FASgen Takes It From There
FASgen's McIntosh described his company's reach beyond obesity and diabetes toward cancer and tuberculosis. "It turns out that fatty acid biosynthesis is a ubiquitous process," he told BioWorld Today. "It's essential for all living forms of life that have a biosynthetic pathway to deal with fatty acids. There are a number of drug-discovery targets along that pathway. The principal one is fatty acid synthase, which we're inhibiting.
"Cancer cells - preferentially and substantially - up-regulate FAS. It's believed necessary for rapid proliferation of tumor cells.
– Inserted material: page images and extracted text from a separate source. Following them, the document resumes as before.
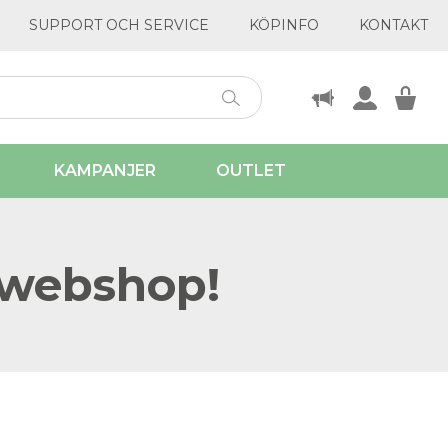
SUPPORT OCH SERVICE
KÖPINFO
KONTAKT
KAMPANJER
OUTLET
 webshop!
So a significant portion of cancers are FAS-positive. If you interfere - down-regulate the FAS or otherwise shut off fatty acid synthase production - you induce an apoptotic state, essentially killing the cell. It can't survive without up-regulating FAS. Normal cells have the ability to up-regulate FAS, but don't do so because most of their fatty acid requirements are met by their normal diet. A FAS inhibitor can selectively poison or kill tumor cells without affecting normal cells."
McIntosh went on: "We know the TB bacillus - Myobactirium tuberculosis - has a waxy, fatty outer coat, which makes it pretty impenetrable to normal antibiotics, so TB is difficult to treat. It appears that fatty acid inhibitors interfere with the metabolic pathway that builds that wall, punching holes in its outer coat, leaving the organism susceptible to antibiotics, and they die.
"To date," McIntosh said, "FASgen has raised $3 million, generated by venture capitalists. [Johns Hopkins] university has licensed C75 and similar compounds to the company in exclusivity."